Did you compare it to Buzhash? I assume gearhash is faster given the simpler per iteration structure. (also, rand/v2's seeded generators might be better for gear init than mt19937)
Regarding the RNG used to seed the GEAR table: I don't think it actually makes that much of a difference. You only use it once to generate 2 KB of data (256 64-bit constants). My suspicion is that using some nothing-up-my-sleeve numbers (e.g., the first 2048 binary digits of π) would work as well.
If it doesn't work with any random number, then some work better than others then intuitively you can find a (or a set of) best seed(s).

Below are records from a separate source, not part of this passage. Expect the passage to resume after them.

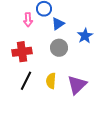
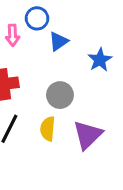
gray circle: (59, 48) -> (60, 95), moved

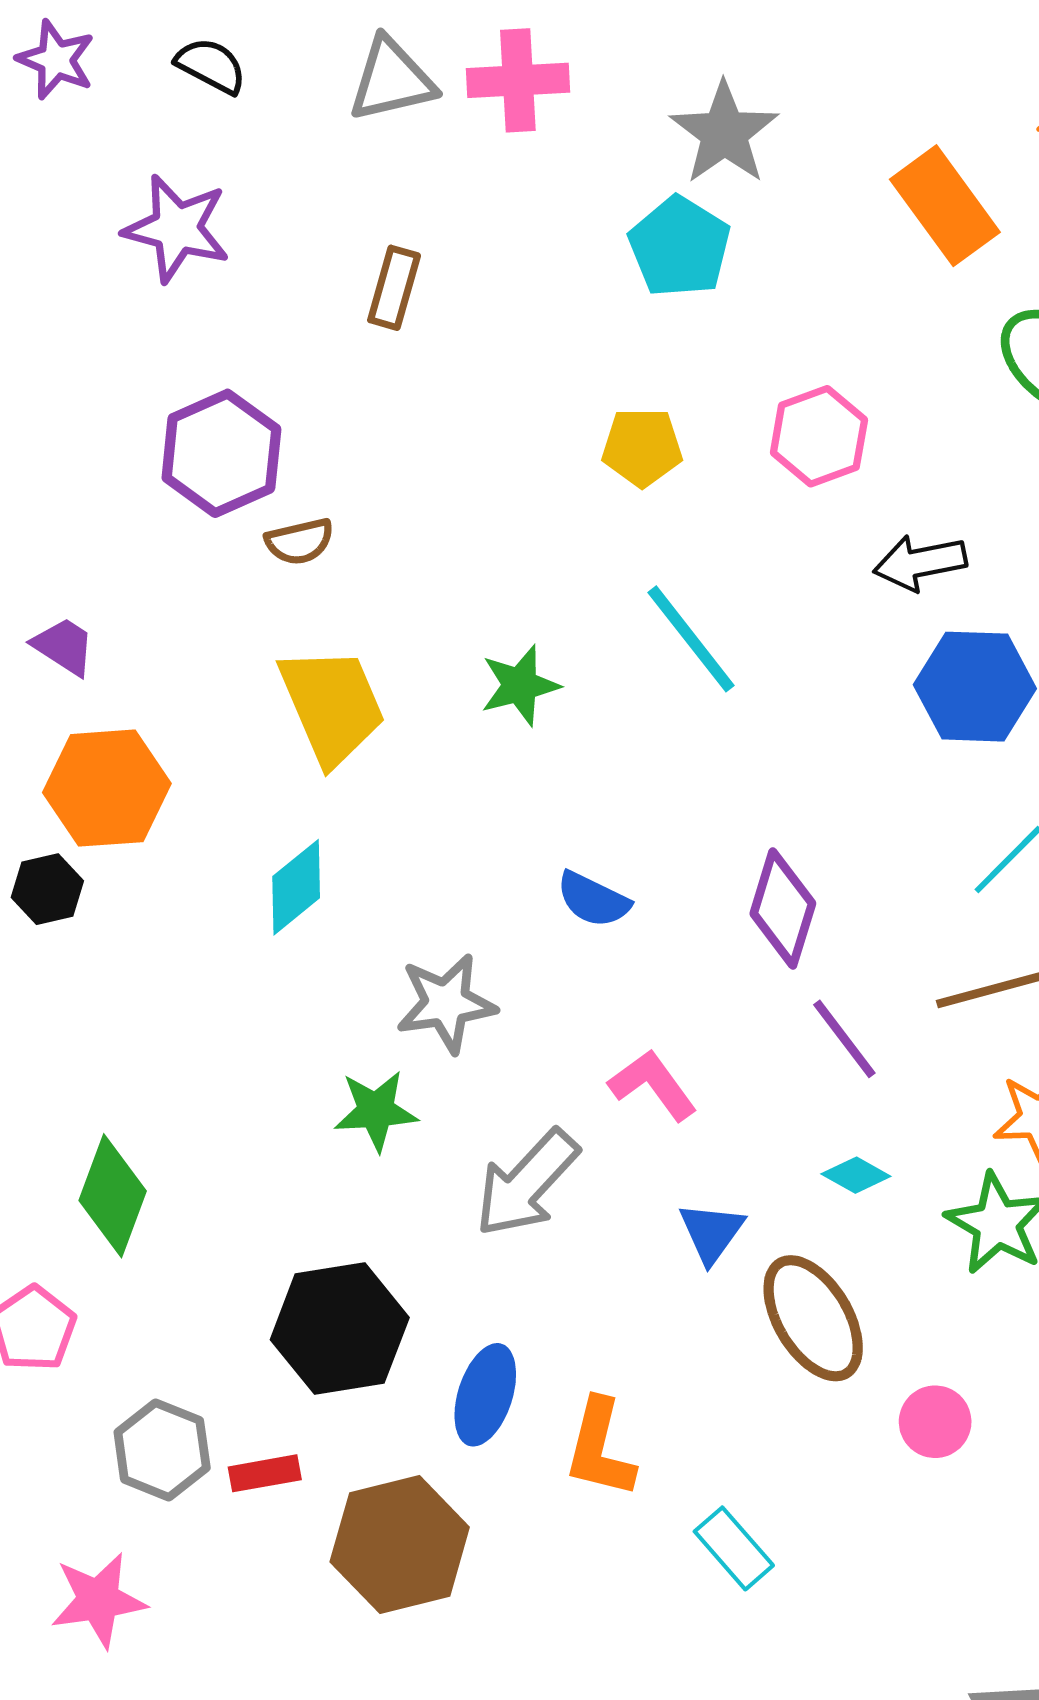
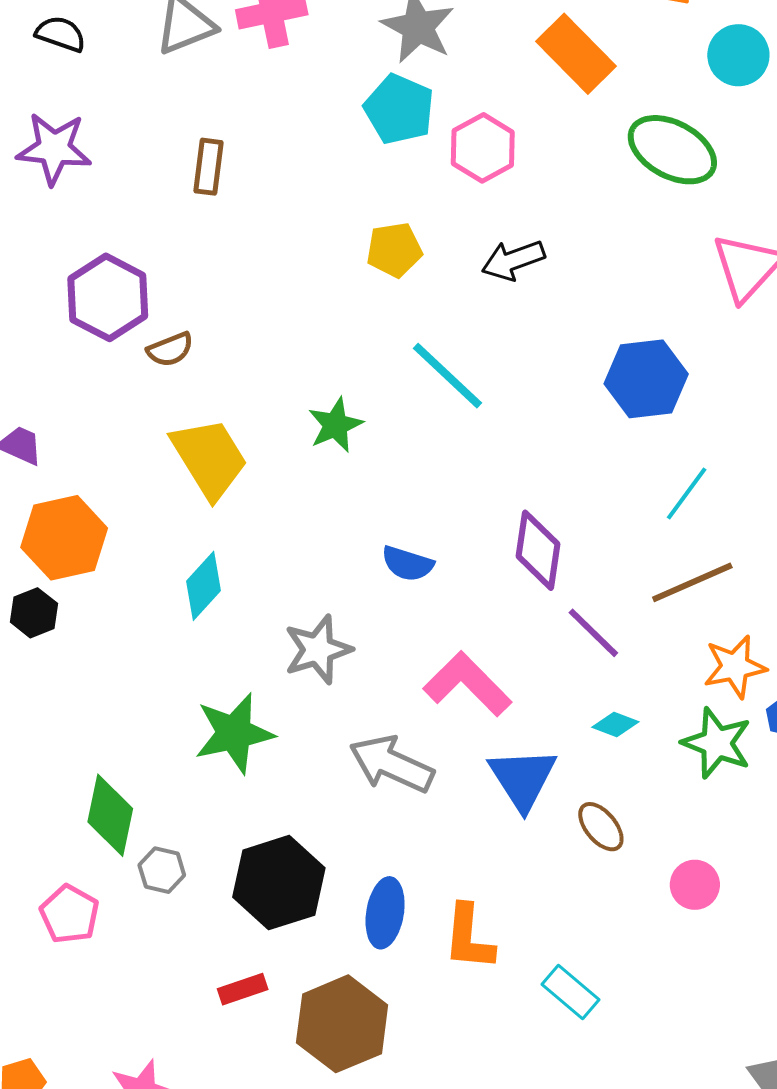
pink hexagon: (819, 436) -> (483, 148), moved
black arrow: (920, 563) -> (513, 260), moved
pink L-shape: (653, 1085) -> (467, 684), size x1.4
green star: (376, 1111) -> (234, 733), moved, size x1.4
gray arrow: (527, 1183) -> (391, 764), turned 80
blue triangle: (711, 1232) -> (523, 779), size x1.5
brown ellipse: (813, 1318) -> (601, 827), size x0.6
gray hexagon: (162, 1450) -> (162, 870), moved, size x0.7

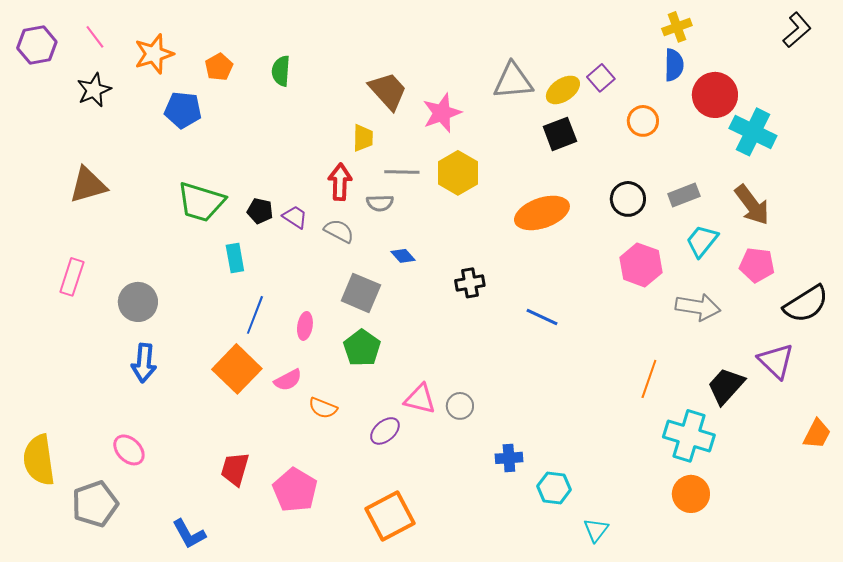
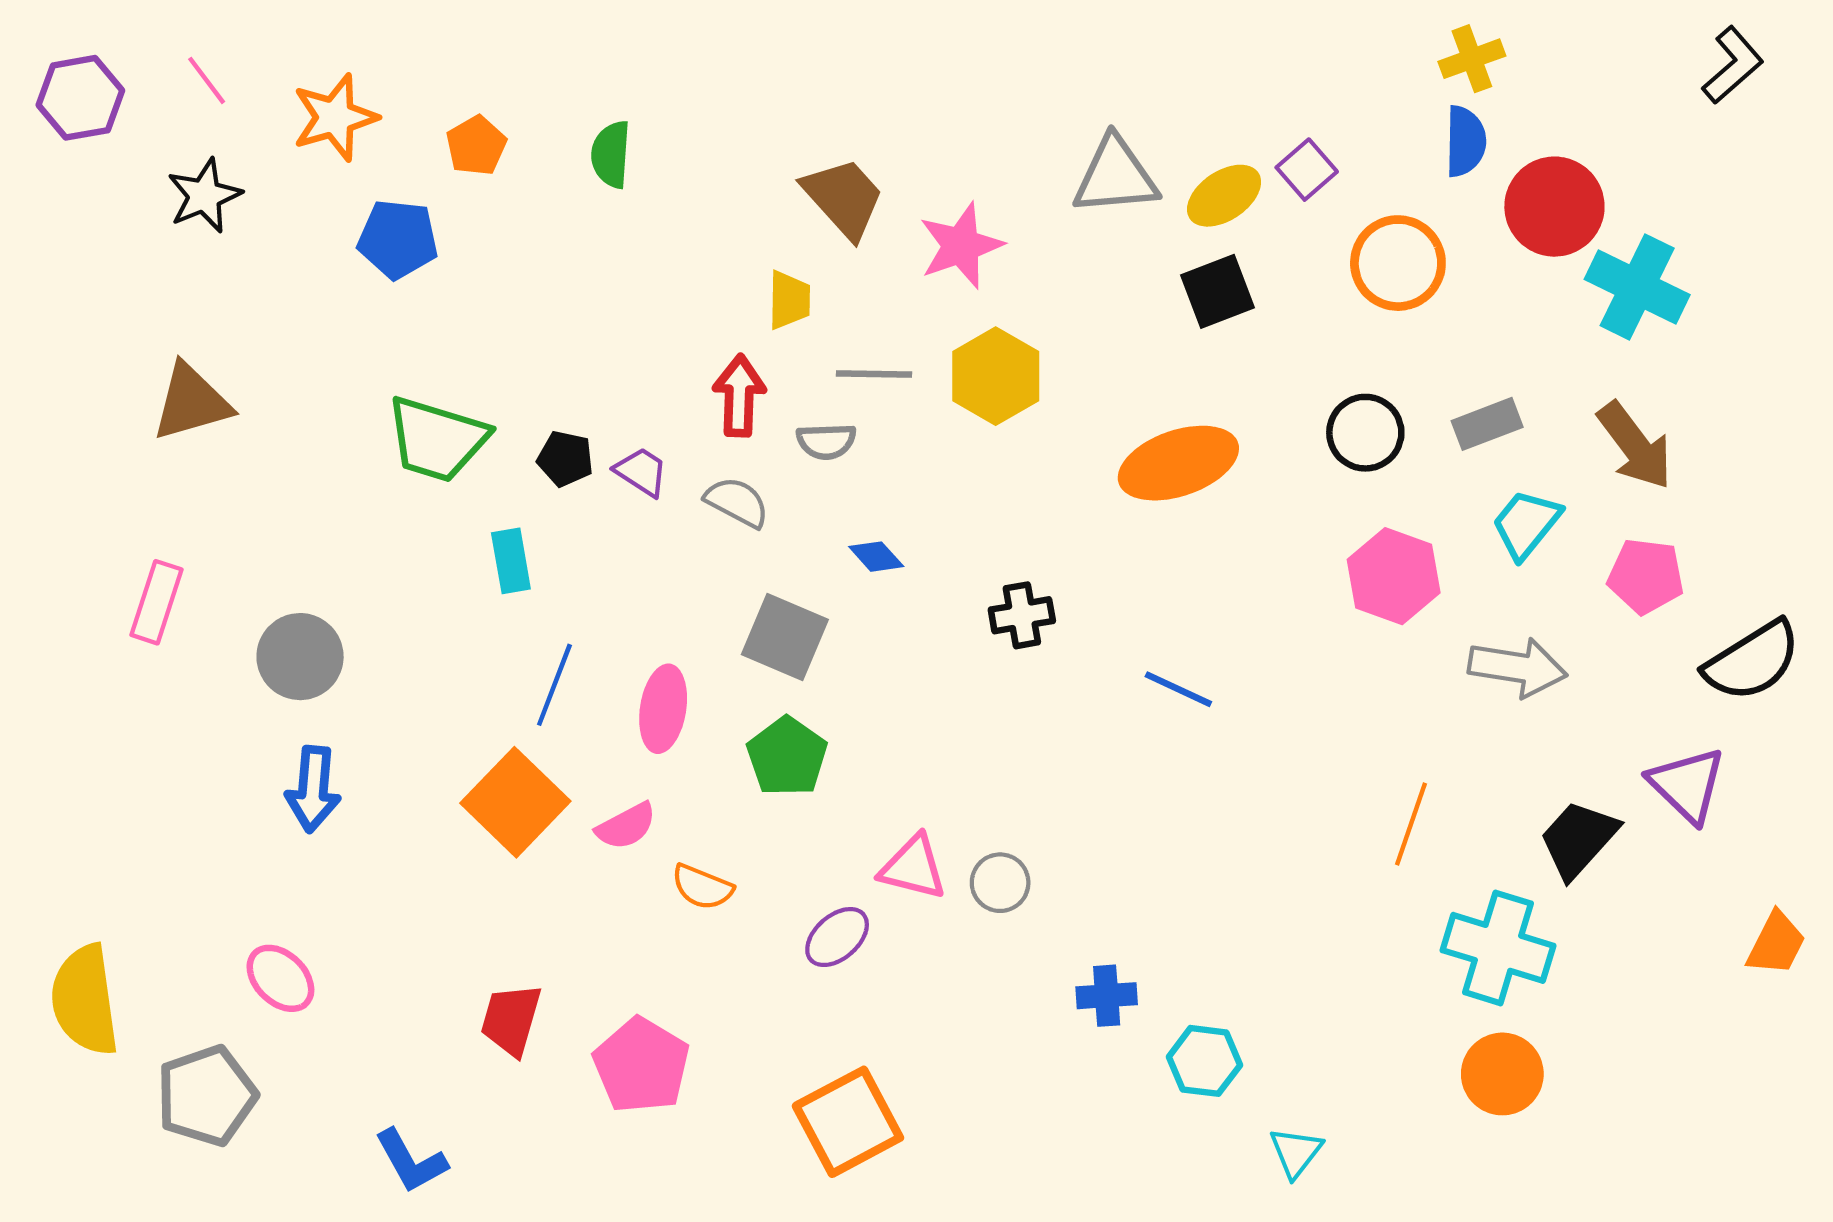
orange circle: (643, 121) -> (1398, 263), size x1.4
pink ellipse: (305, 326) -> (663, 709), size x1.4

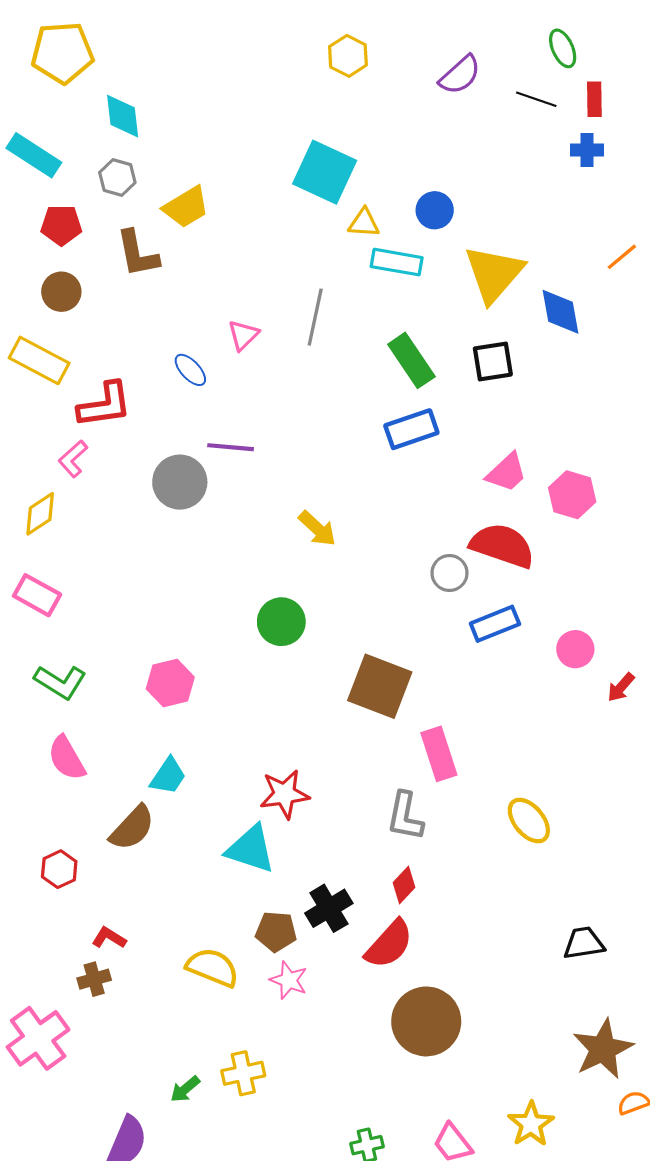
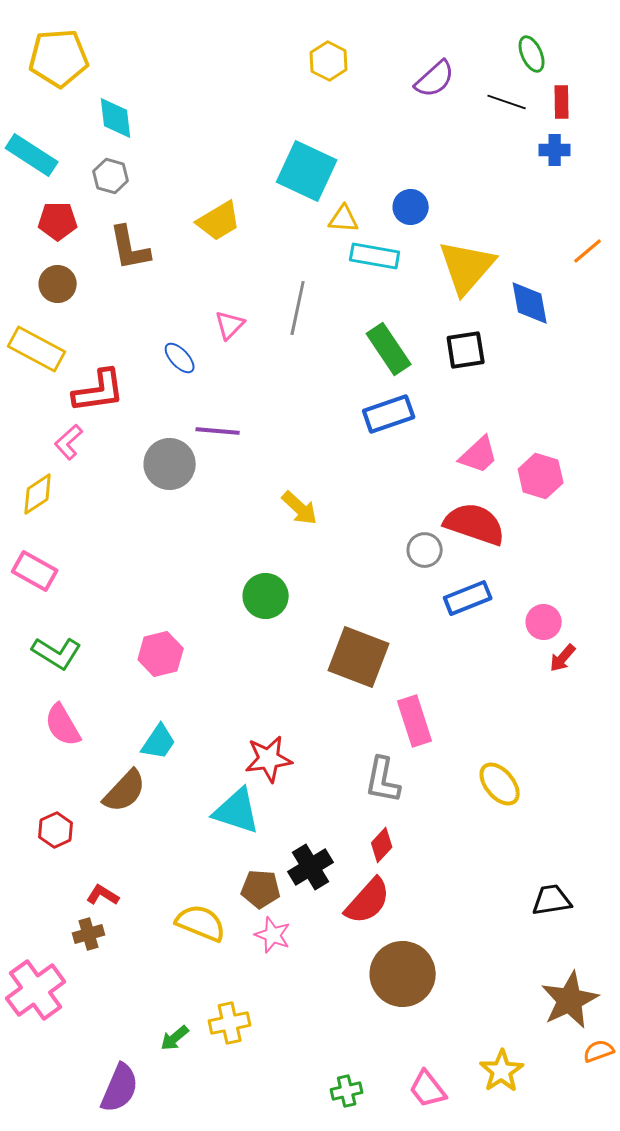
yellow trapezoid: (186, 207) -> (219, 221), moved
red arrow: (621, 687) -> (563, 658), moved

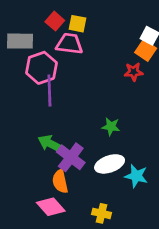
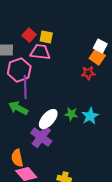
green arrow: (51, 144) -> (18, 108), moved
white ellipse: (110, 164) -> (48, 119), moved, turned -30
cyan star: (136, 176) -> (90, 116), moved, turned 30
orange semicircle: (60, 181) -> (17, 158), moved

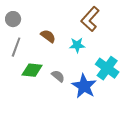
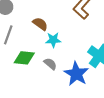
cyan star: (77, 45) -> (53, 40), moved

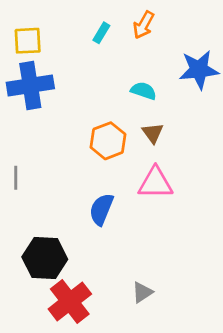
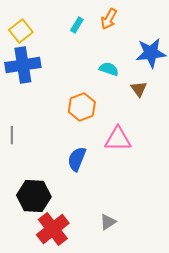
yellow square: (28, 41) -> (21, 31), turned -35
brown triangle: (153, 133) -> (139, 89), moved

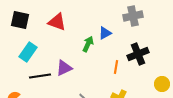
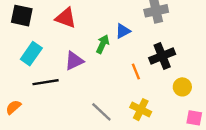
orange line: (116, 67) -> (136, 71), turned -32
purple triangle: (64, 68) -> (74, 61), moved
yellow circle: (162, 84) -> (182, 87), moved

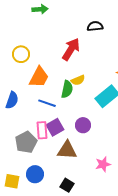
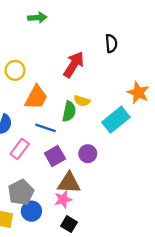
black semicircle: (95, 26) -> (111, 43), moved, turned 91
yellow semicircle: (78, 80) -> (82, 101), turned 40
pink rectangle: (42, 130) -> (20, 149), moved, turned 42
gray pentagon: (26, 142) -> (21, 192), moved
pink star: (103, 164) -> (63, 199), moved

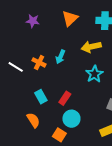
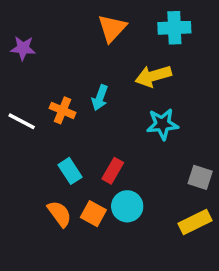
purple star: (33, 21) -> (23, 48), moved
cyan star: (94, 74) -> (162, 124), turned 30
orange square: (59, 135) -> (93, 214), moved

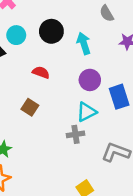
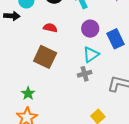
brown square: (30, 107) -> (45, 57), size x1.6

If we take that out of the equation and only measure the size of the additional chunks being transferred, it's a reduction of about 3.4%. So it's not an order of magnitude difference, but not bad for a relatively small change.
(Please don't hurt me.)
AI turns out to be useful for data compression (https://statusneo.com/creating-lossless-compression-algorith...) and RF modulation optimization (https://www.arxiv.org/abs/2509.04805).
Maybe it'd be useful to train a small model (probably of the SSM variety) to find optimal chunking boundaries.
In my case I need to ensure that all producers of data use exactly the same algorithm, as I need to look up build cache results based on Merkle tree hashes. That's why I'm intentionally focusing on having algorithms that are not only easy to implement, but also easy to implement consistently. I think that MaxCDC implementation that I shared strikes a good balance in that regard.
I just wanted to let you know, this is really cool. Makes me wish I still used Bazel.
https://github.com/buildbarn/go-cdc